Sunday, April 12, 2009

The Obama puppy: The breeder tells the tale

It took the misstep of a Vice President and the resources of the President and a Senator, but it looks like the Obama family may have located that near-mythical beast: the ethical breeder. A very good interview with a person who had been previously thought extinct.

For those of us without research staffs looking for a family pet, there are hundreds of thousands for adoption at your fingertips (including about 25% purebreds!) - most with no ethics screening required!


Blogger Luisa said...

Apologies in advance for the rant.

That "25% purebred" meme drives me nuts, because it's 1) impossible to verify by any reasonable measure [pedigrees? DNA?], and 2) misleading, since it fails to mention the breeds or types involved: they're the popular breeds of the moment. A shelter supervisor in NorCal told me some 80% of the dogs in her municipal shelter were "pit bulls."

I'm an ethical breeder, by the way. I bred a litter of working border collies sixteen years ago. Had a waiting list of terrific working homes, and tested the sire and dam [both excellent stockdogs] for every issue under the sun. One of the pups developed severe HD. I bought that six-month-old pup back, paid for surgery at what was then considered the best veterinary orthopedics hospital in SoCal, and placed her in the best home any dog could hope for. [For the record, all three pups in the litter were spayed.] There were heaps of ethical breeders back then — just as there are now.

6:20 PM  
Blogger -J. said...

No apology necessary, opposing viewpoints always encouraged!

They just seem to be tremendously hard to find - witness the VP with the help of "experts" who ended up with someone with repeated violations of the dog laws and an AKC suspension in 2006 - initially lauded by much of the blogsphere as an excellent choice. Ouch. The number of puppies being produced by disreputable breeders seems to dwarf the number being produced by ethical ones - pretty logical, as the disreputable ones are going for sheer numbers.

Pit bull is a hard one as you have both the technically correct definition that is the APBT as well as the legal definition - which has muddled the issue considerably - which varies from area to area and can include anything from Staffies to Rottweilers and beyond.
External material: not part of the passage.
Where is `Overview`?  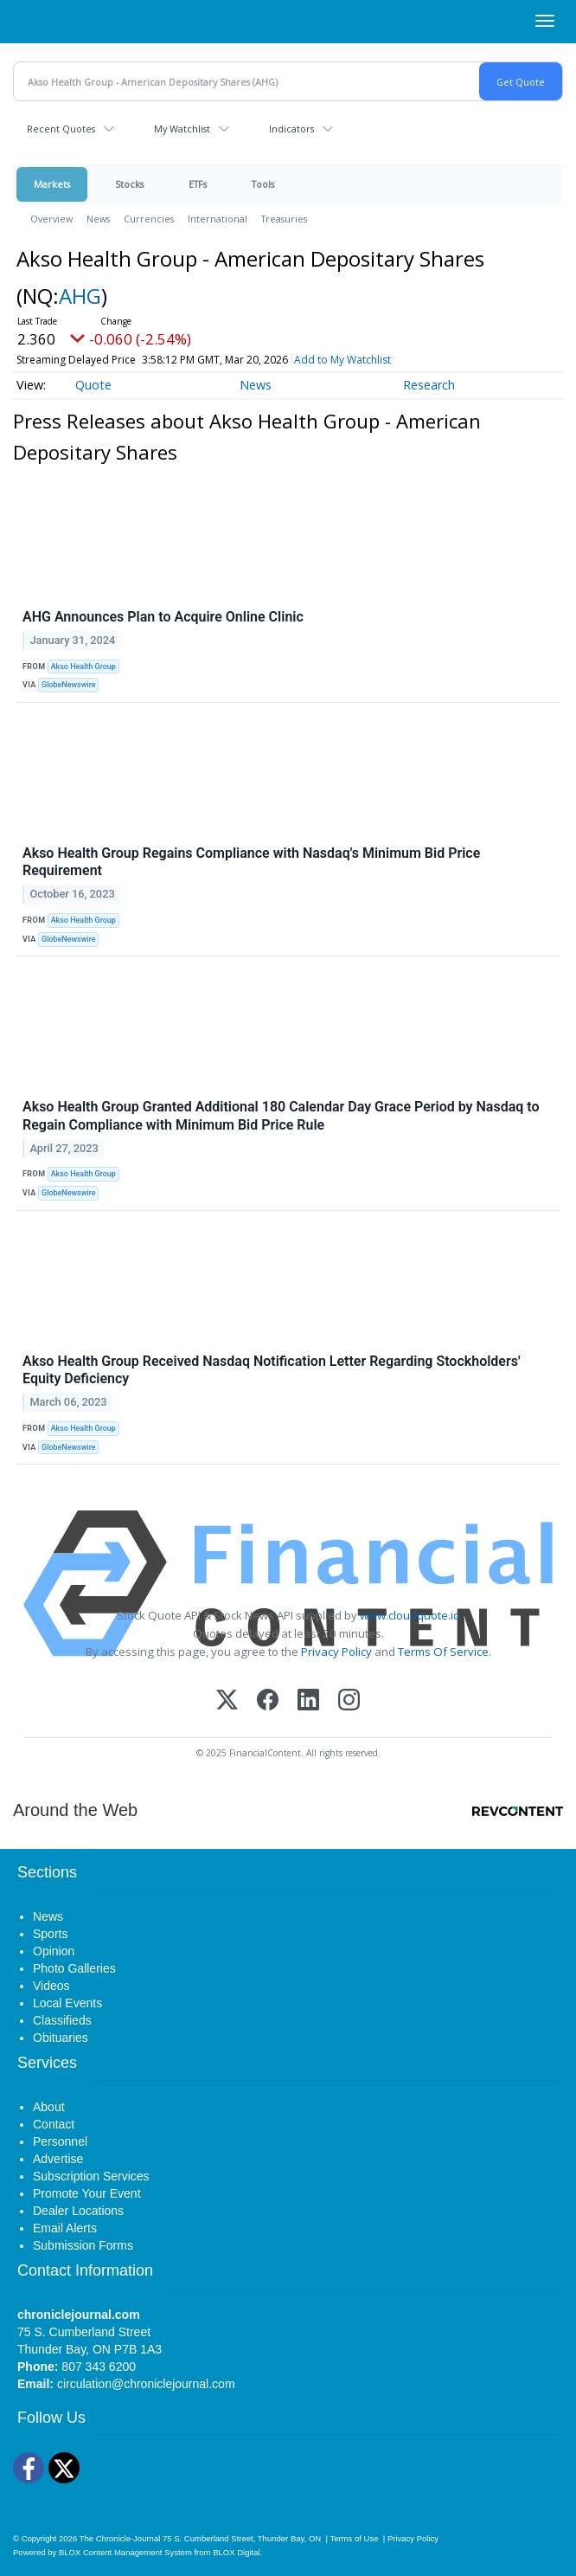
Overview is located at coordinates (51, 218).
I'm pretty sure that supervisor didn't have 80% APBTs, but she may have had 80% pits as defined by her local laws, which almost always include mixes as well.

The 25% "meme" actually comes from a study done by the National Council on Pet Population Study and Policy published in the Journal of Applied Animal Welfare Science. Admittedly, it's only an estimate, and it is at this point about a decade old. I'm willing to bet the actual number is higher based on my personal experience, but YMMV.

I know that purebreeds and papers are very important to some people, but in the context of a pet I don't see either as particularly important. AKC papers don't prove anything as they're obtained on the honor system - one that the Bidens' breeder was suspended from the AKC for violating - so if you're educated about the breed you're interested in you should be able to do just as well finding a pet at a shelter.

Yes, some breeds are better represented than others - I can find you black labs 'till the cows come home - but that doesn't mean it's not worth serious consideration and a look-see no matter what breed you're interested in.

6:57 PM  
Blogger Barb said...

Ethical breeders ARE hard to find - because they are a minority - but they're not THAT rare. Since their dogs virtually never wind up in shelters or rescues, and they don't advertise a lot it is understandable that some think they are an endangered species.

But it certainly doesn't take a research staff to find one. A quick Google search for the parent club of whatever breed you are interested in, plus a search for a few articles on "how to find an ethical breeder" and you're good to go.

In fact, I often think that people in positions of power and influence sometimes have MORE trouble finding "the best" of something because they are more likely to be approached by people who are ambitious and/or greedy. It's gotta be really hard just to sort through all the muck.

The truth is, a lot of people don't WANT to go to a responsible breeder because they don't want the hassle. There are all those pesky questions, and home checks, and contracts and so forth.

We need to start recognizing that the irresponsible OWNERS have every bit as much to do with the numbers of dogs in shelters as irresponsible breeders do. More, in my opinion.